Someone should tell Scott about Rush Limbaugh…
Because that’s his life story right there, decades of intentional misquoting and manipulation by the actual established media, and not some cheesy website like BuzzFeed.
I also agree with this Slashdot commenter who said… it may not be such a far fetched idea:
Not only is it time to do that, it should be standard public relations procedure in every company.

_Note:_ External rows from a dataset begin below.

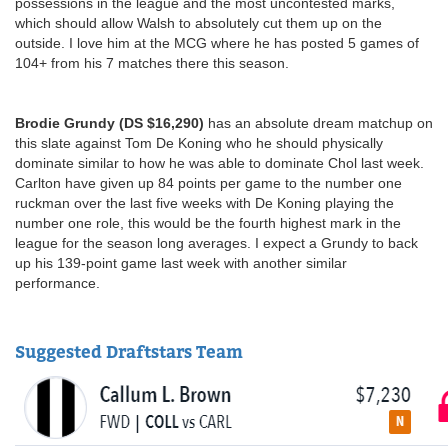
possessions in the league and the most uncontested marks,
which should allow Walsh to absolutely cut them up on the
outside. I love him at the MCG where he has posted 5 games of
104+ from his 7 matches there this season.
Brodie Grundy (DS $16,290)
has an absolute dream matchup on
this slate against Tom De Koning who he should physically
dominate similar to how he was able to dominate Chol last week.
Carlton have given up 84 points per game to the number one
ruckman over the last five weeks with De Koning playing the
number one role, this would be the fourth highest mark in the
league for the season long averages. I expect a Grundy to back
up his 139-point game last week with another similar
performance.
Suggested Draftstars Team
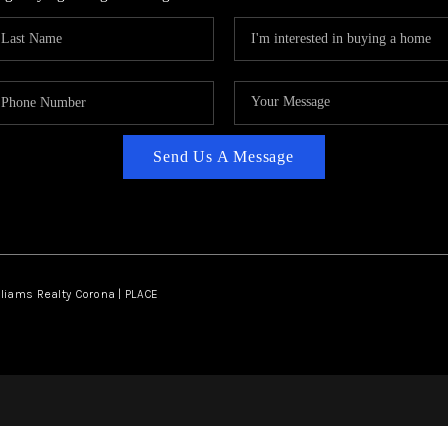
Send Us A Message
lliams Realty Corona | PLACE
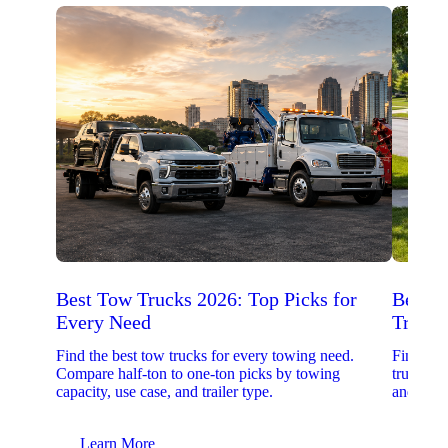
Best Tow Trucks 2026: Top Picks for
Best 
Every Need
Trucks
Find the best tow trucks for every towing need.
Find the
Compare half-ton to one-ton picks by towing
trucks. 
capacity, use case, and trailer type.
and upfit
Learn More
Lear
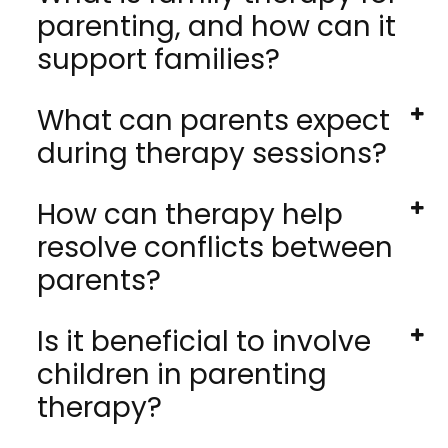
parenting, and how can it
support families?
What can parents expect
during therapy sessions?
How can therapy help
resolve conflicts between
parents?
Is it beneficial to involve
children in parenting
therapy?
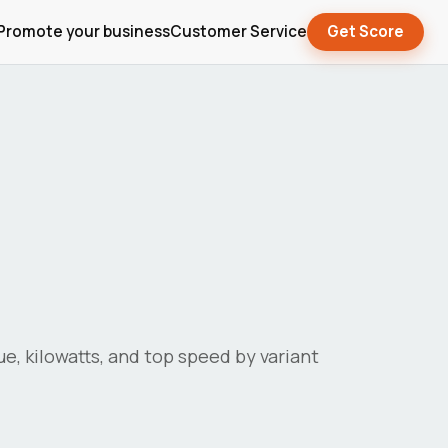
Promote your business
Customer Service
Get Score
que, kilowatts, and top speed by variant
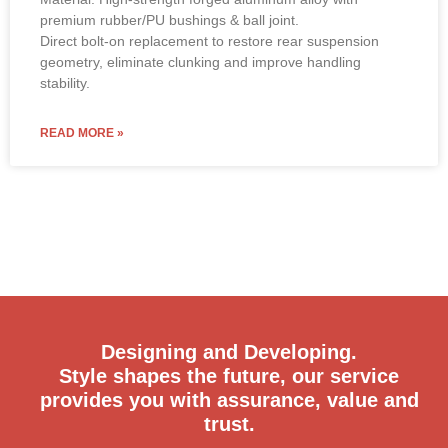
premium rubber/PU bushings & ball joint.
Direct bolt-on replacement to restore rear suspension
geometry, eliminate clunking and improve handling
stability.
READ MORE »
Designing and Developing.
Style shapes the future, our service
provides you with assurance, value and
trust.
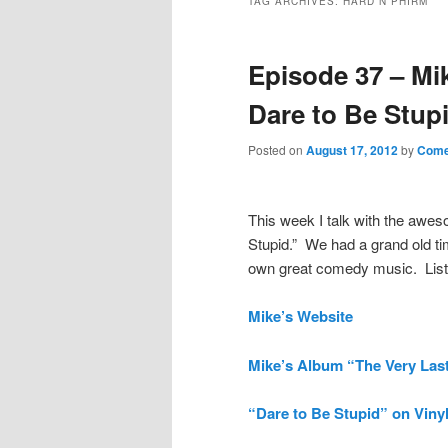
TAG ARCHIVES:
HARD N PHIRM
Episode 37 – Mi
Dare to Be Stup
Posted on
August 17, 2012
by
Come
This week I talk with the aw
Stupid.” We had a grand old ti
own great comedy music. List
Mike’s Website
Mike’s Album “The Very Last
“Dare to Be Stupid” on Viny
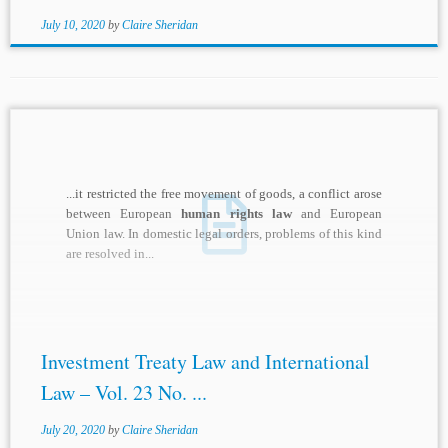
July 10, 2020
by
Claire Sheridan
...it restricted the free movement of goods, a conflict arose
between European
human rights law
and European
Union law. In domestic legal orders, problems of this kind
are resolved in...
Investment Treaty Law and International
Law – Vol. 23 No. ...
July 20, 2020
by
Claire Sheridan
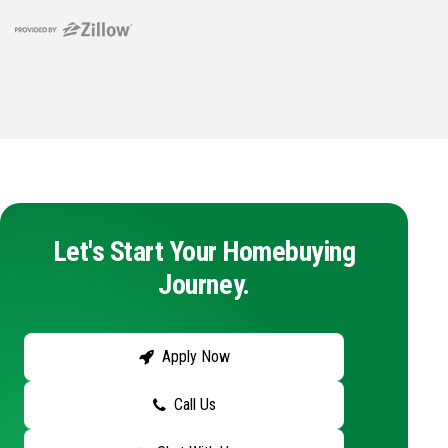
Let's Start Your Homebuying
Journey.
Apply Now
Call Us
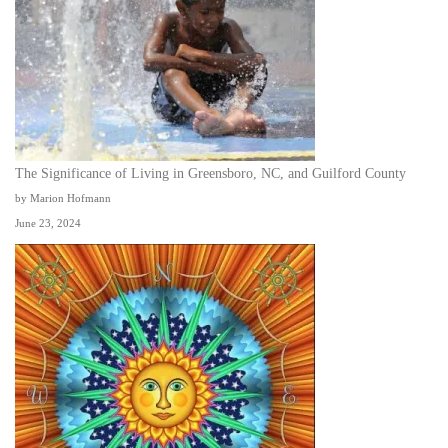
The Significance of Living in Greensboro, NC, and Guilford County
by Marion Hofmann
June 23, 2024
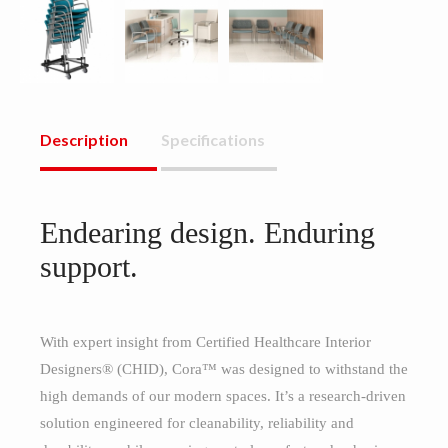
Description
Specifications
Endearing design. Enduring
support.
With expert insight from Certified Healthcare Interior
Designers® (CHID), Cora™ was designed to withstand the
high demands of our modern spaces. It’s a research-driven
solution engineered for cleanability, reliability and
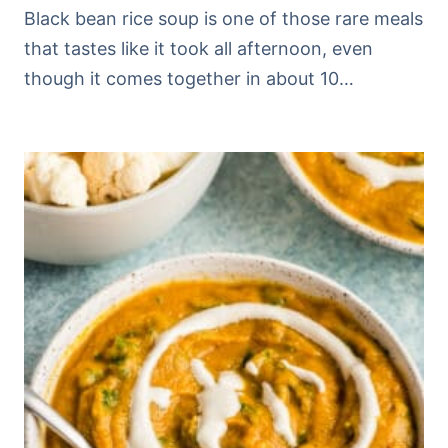
Black bean rice soup is one of those rare meals
that tastes like it took all afternoon, even
though it comes together in about 10…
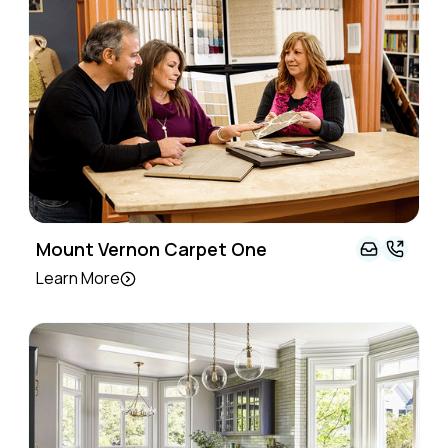
Mount Vernon Carpet One
Learn More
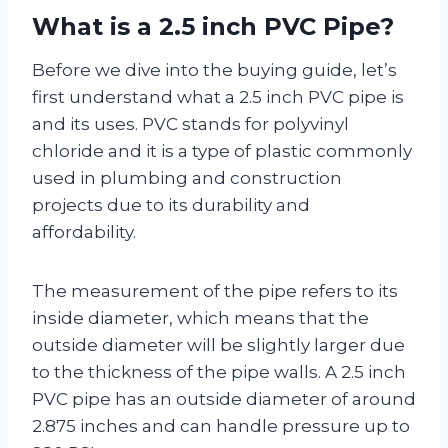
What is a 2.5 inch PVC Pipe?
Before we dive into the buying guide, let’s
first understand what a 2.5 inch PVC pipe is
and its uses. PVC stands for polyvinyl
chloride and it is a type of plastic commonly
used in plumbing and construction
projects due to its durability and
affordability.
The measurement of the pipe refers to its
inside diameter, which means that the
outside diameter will be slightly larger due
to the thickness of the pipe walls. A 2.5 inch
PVC pipe has an outside diameter of around
2.875 inches and can handle pressure up to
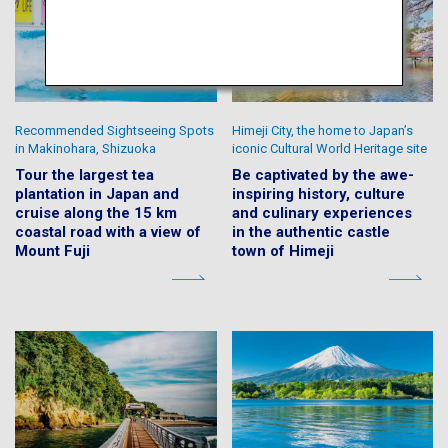
Recommended Sightseeing Spots
Himeji City, the home to Japan’s
in Makinohara, Shizuoka
iconic Cultural World Heritage site
Tour the largest tea
Be captivated by the awe-
plantation in Japan and
inspiring history, culture
cruise along the 15 km
and culinary experiences
coastal road with a view of
in the authentic castle
Mount Fuji
town of Himeji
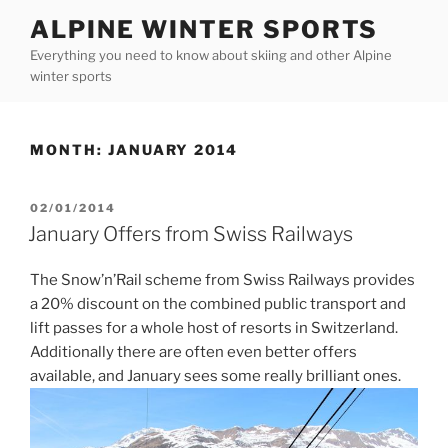
Skip
ALPINE WINTER SPORTS
to
Everything you need to know about skiing and other Alpine
content
winter sports
MONTH:
JANUARY 2014
POSTED
02/01/2014
ON
January Offers from Swiss Railways
The Snow’n’Rail scheme from Swiss Railways provides
a 20% discount on the combined public transport and
lift passes for a whole host of resorts in Switzerland.
Additionally there are often even better offers
available, and January sees some really brilliant ones.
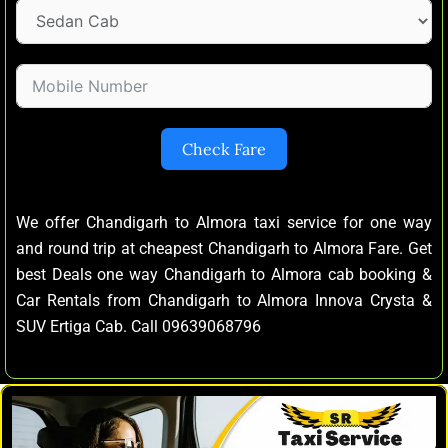
Check Fare
We offer Chandigarh to Almora taxi service for one way
and round trip at cheapest Chandigarh to Almora Fare. Get
best Deals one way Chandigarh to Almora cab booking &
Car Rentals from Chandigarh to Almora Innova Crysta &
SUV Ertiga Cab. Call 09639068796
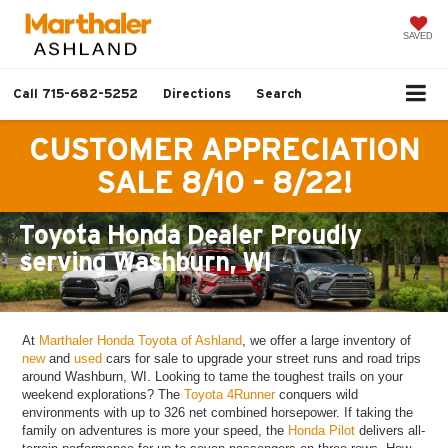
SAVED
Call
715-682-5252
Directions
Search
CUSTOMER APPRECIATION
SALE 8/10 - 8/22!
Toyota Honda Dealer Proudly
serving Washburn, WI
At
Marthaler Honda Toyota of Ashland
, we offer a large inventory of
new
and
used
cars for sale to upgrade your street runs and road trips
around Washburn, WI. Looking to tame the toughest trails on your
weekend explorations? The
Toyota 4Runner
conquers wild
environments with up to 326 net combined horsepower. If taking the
family on adventures is more your speed, the
Honda Pilot
delivers all-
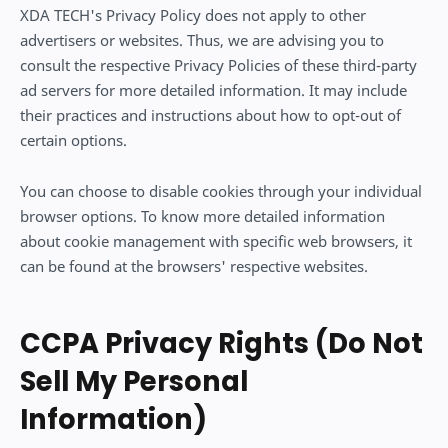
XDA TECH's Privacy Policy does not apply to other
advertisers or websites. Thus, we are advising you to
consult the respective Privacy Policies of these third-party
ad servers for more detailed information. It may include
their practices and instructions about how to opt-out of
certain options.
You can choose to disable cookies through your individual
browser options. To know more detailed information
about cookie management with specific web browsers, it
can be found at the browsers' respective websites.
CCPA Privacy Rights (Do Not
Sell My Personal
Information)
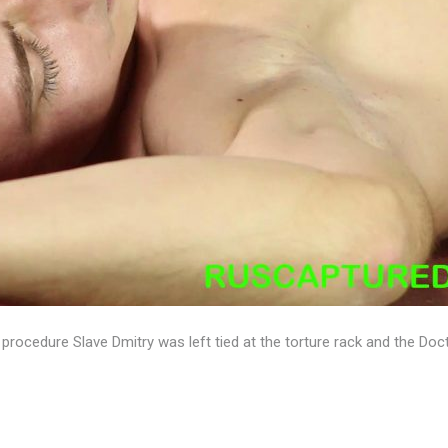
y procedure Slave Dmitry was left tied at the torture rack and the Doc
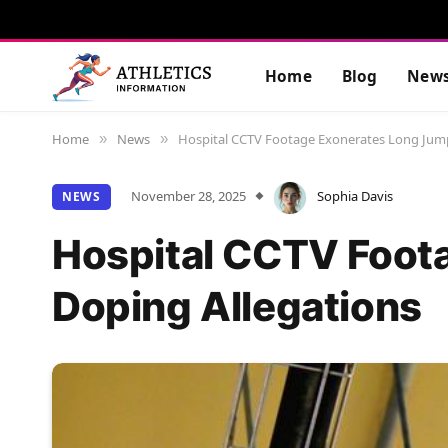
Home
Blog
New
Home
News
Hospital CCTV Footage Exonerates Long Jump
»
»
November 28, 2025
Sophia Davis
NEWS
Hospital CCTV Foot
Doping Allegations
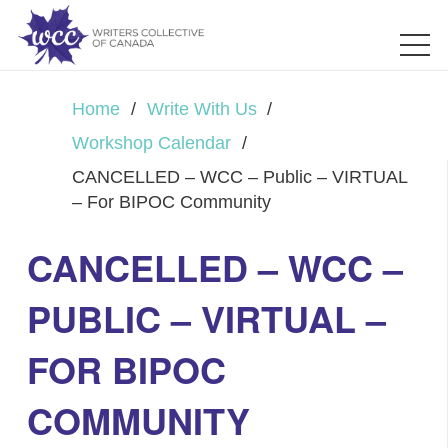
Home
/
Write With Us
/
Workshop Calendar
/
CANCELLED – WCC – Public – VIRTUAL
– For BIPOC Community
CANCELLED – WCC –
PUBLIC – VIRTUAL –
FOR BIPOC
COMMUNITY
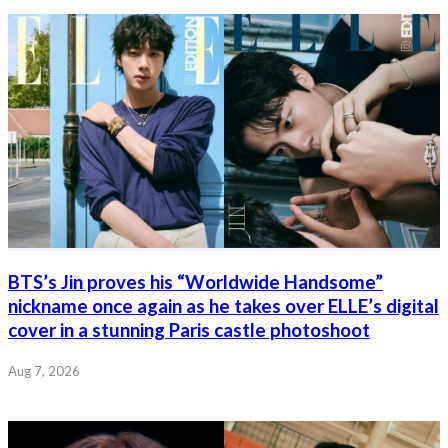
BTS’s Jin proves his “Worldwide Handsome”
nickname once again as he takes over ELLE’s digital
cover in a stunning Paris castle photoshoot
Aug 7, 2026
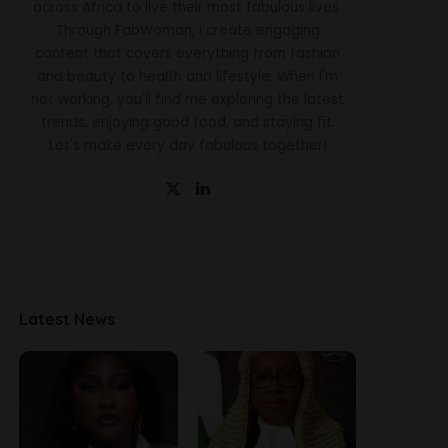
across Africa to live their most fabulous lives.
Through FabWoman, I create engaging
content that covers everything from fashion
and beauty to health and lifestyle. When I'm
not working, you'll find me exploring the latest
trends, enjoying good food, and staying fit.
Let's make every day fabulous together!
Latest News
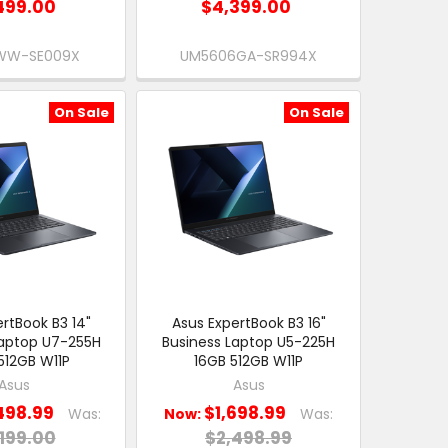
499.00
$4,399.00
WW-SE009X
UM5606GA-SR994X
On Sale
On Sale
rtBook B3 14"
Asus ExpertBook B3 16"
Laptop U7-255H
Business Laptop U5-225H
512GB W11P
16GB 512GB W11P
Asus
Asus
498.99
$1,698.99
Was:
Now:
Was:
199.00
$2,498.99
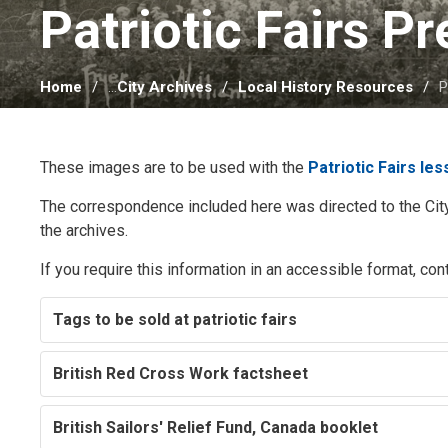
Patriotic Fairs P
Home
...
City Archives
Local History Resources
P
These images are to be used with the
Patriotic Fairs le
The correspondence included here was directed to the City
the archives.
If you require this information in an accessible format, con
Tags to be sold at patriotic fairs
British Red Cross Work factsheet
British Sailors' Relief Fund, Canada booklet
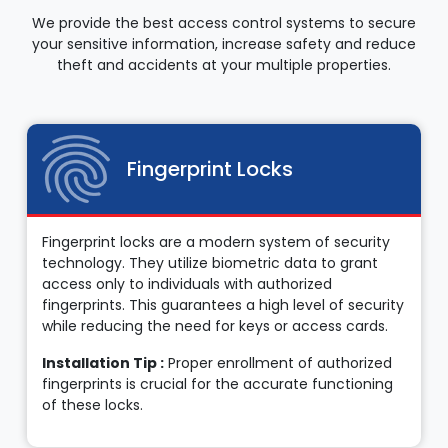
We provide the best access control systems to secure
your sensitive information, increase safety and reduce
theft and accidents at your multiple properties.
Fingerprint Locks
Fingerprint locks are a modern system of security
technology. They utilize biometric data to grant
access only to individuals with authorized
fingerprints. This guarantees a high level of security
while reducing the need for keys or access cards.
Installation Tip :
Proper enrollment of authorized
fingerprints is crucial for the accurate functioning
of these locks.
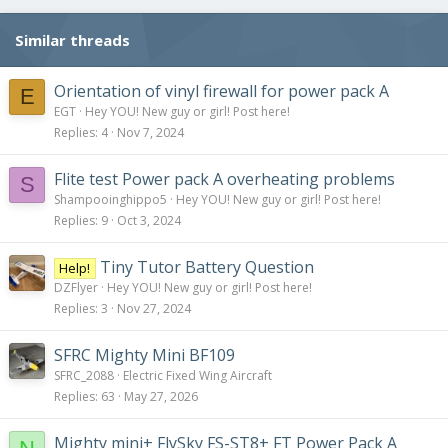
i
o
Similar threads
n
s
:
Orientation of vinyl firewall for power pack A
E
EGT
Hey YOU! New guy or girl! Post here!
Replies
4
Nov 7, 2024
Flite test Power pack A overheating problems
S
Shampooinghippo5
Hey YOU! New guy or girl! Post here!
Replies
9
Oct 3, 2024
Tiny Tutor Battery Question
Help!
DZFlyer
Hey YOU! New guy or girl! Post here!
Replies
3
Nov 27, 2024
SFRC Mighty Mini BF109
SFRC_2088
Electric Fixed Wing Aircraft
Replies
63
May 27, 2026
Mighty mini+ FlySky FS-ST8+ FT Power Pack A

I’ve followed the Scott Adams links on this blog and decided to check out his blog for myself only to find that the guy is nuts. It turns out a lot of people need to “die a painful death” because there was no legal option for a doctor to murder his parents.
Barnabas:
Yes, Isegoria apparently reads Adams so we don’t have to, and brings us the good bits.
Slovenian:
I think it’s a place to reverse presumption of innocence. The journalists should have to prove they’re not a shill, or be assumed to be shilling.